The only (very slight) criticism we have for Asylum is its alien subplot, which came and went with no explanation and no real impact on the American Horror Story franchise. To this day, fans are still waiting for the concept to be developed further. Hopefully, they’ll return in a future season.
The majority of American Horror Story viewers would agree that the signature season of the show is either Asylum or Murder House, but we truly think Roanoke was the best so far. Hear us out, okay?
For fans of meta-horror like Scream and Cabin in the Woods, Roanoke was a dream come true. It took the genre and ramped the dial up to 100, presenting itself as a mockumentary called My Roanoke Nightmare and then flipping the script to become a Big Brother-style reality show halfway through, an ingenious move which kept viewers gripped.
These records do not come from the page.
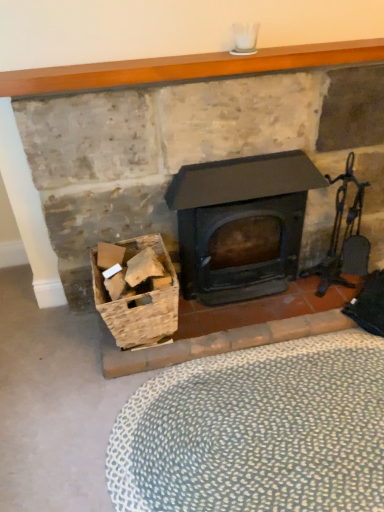 The height and width of the screenshot is (512, 384). What are the coordinates of `free space to the back side of metallic dark brown fireplace tool set at right` in the screenshot? It's located at (321, 274). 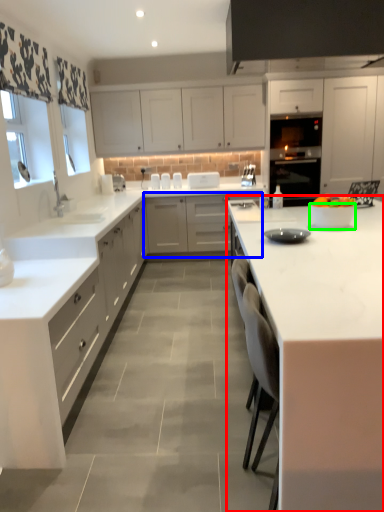 Question: Estimate the real-world distances between objects in this image. Which object is closer to countertop (highlighted by a red box), cabinetry (highlighted by a blue box) or bowl (highlighted by a green box)?

Choices:
 (A) cabinetry
 (B) bowl

Answer: (B) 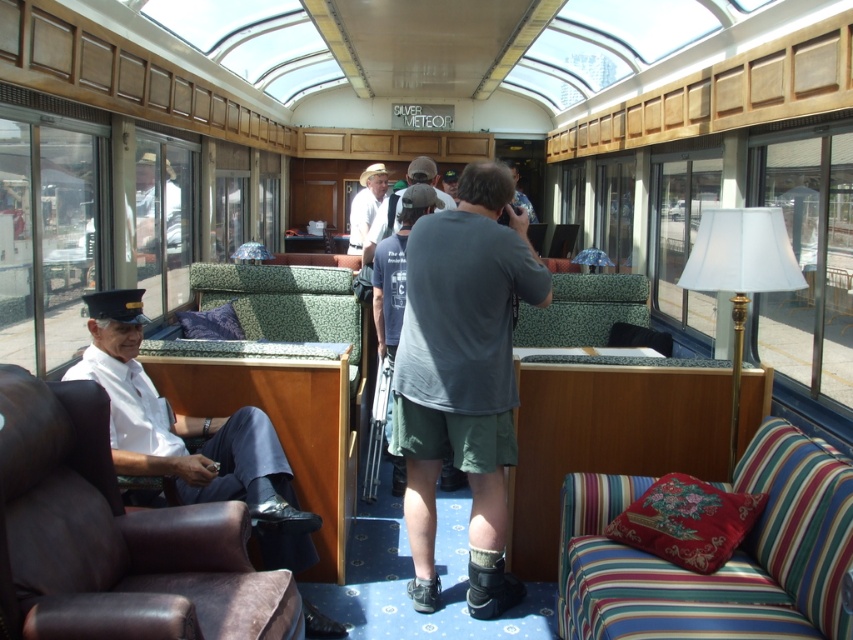 Question: Which object is farther from the camera taking this photo?

Choices:
 (A) striped fabric couch at lower right
 (B) matte white shirt at center

Answer: (B)

Question: Is brown leather couch at left to the left of dark gray cotton t-shirt at center from the viewer's perspective?

Choices:
 (A) no
 (B) yes

Answer: (B)

Question: Which object is the closest to the striped fabric couch at lower right?

Choices:
 (A) white fabric lampshade at right
 (B) dark gray cotton t-shirt at center

Answer: (A)

Question: Can you confirm if dark gray cotton t-shirt at center is smaller than green floral fabric couch at center?

Choices:
 (A) yes
 (B) no

Answer: (B)

Question: Which point is closer to the camera?

Choices:
 (A) (380, 332)
 (B) (766, 285)
 (C) (643, 308)

Answer: (B)

Question: Is white fabric lampshade at right positioned in front of white shirt at center?

Choices:
 (A) yes
 (B) no

Answer: (A) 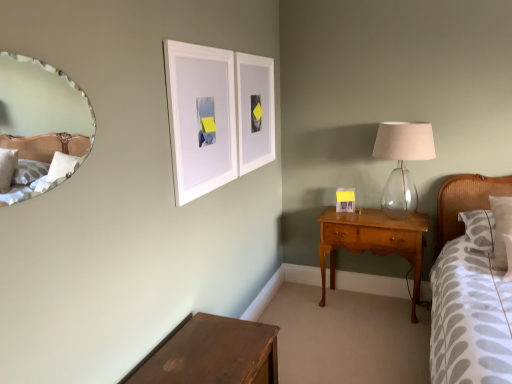 I want to click on vacant position to the left of light brown wood nightstand at center right, so click(308, 312). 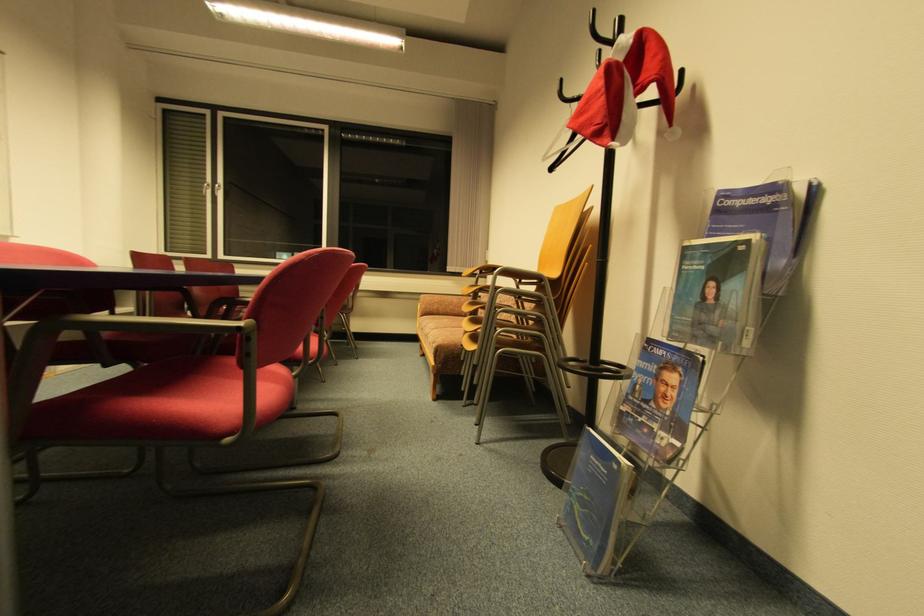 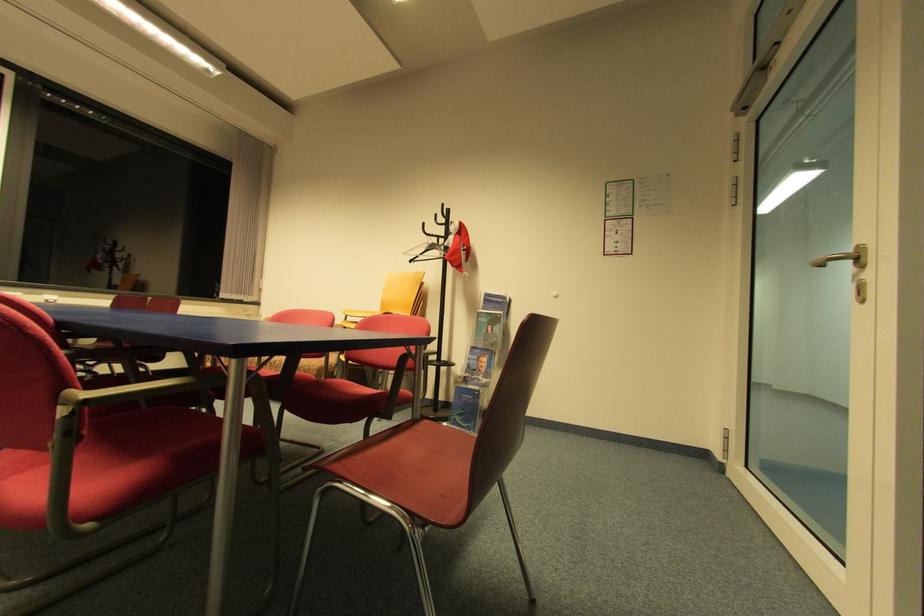 In the second image, find the point that corresponds to (x=591, y=543) in the first image.

(472, 427)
The season also featured arguably the best cast so far, with longtime favorites like Evan Peters, Sarah Paulson, Kathy Bates and Angela Bassett portraying multiple characters, and standout appearances from Leslie Jordan and an unrecognizable Lady Gaga – a celebrity cameo that really worked.
It offered genuinely terrifying scares (the cannibal Polk family still haunts us) and great pacing that didn’t get bogged down trying to tie various seasons together with far-fetched crossovers – save for a brilliant and unexpected appearance from Lana Winters, Sarah Paulson’s beloved character from Asylum, in the final episode.
If you don’t agree with us, give Roanoke a rewatch. We’re sure you’ll change your mind.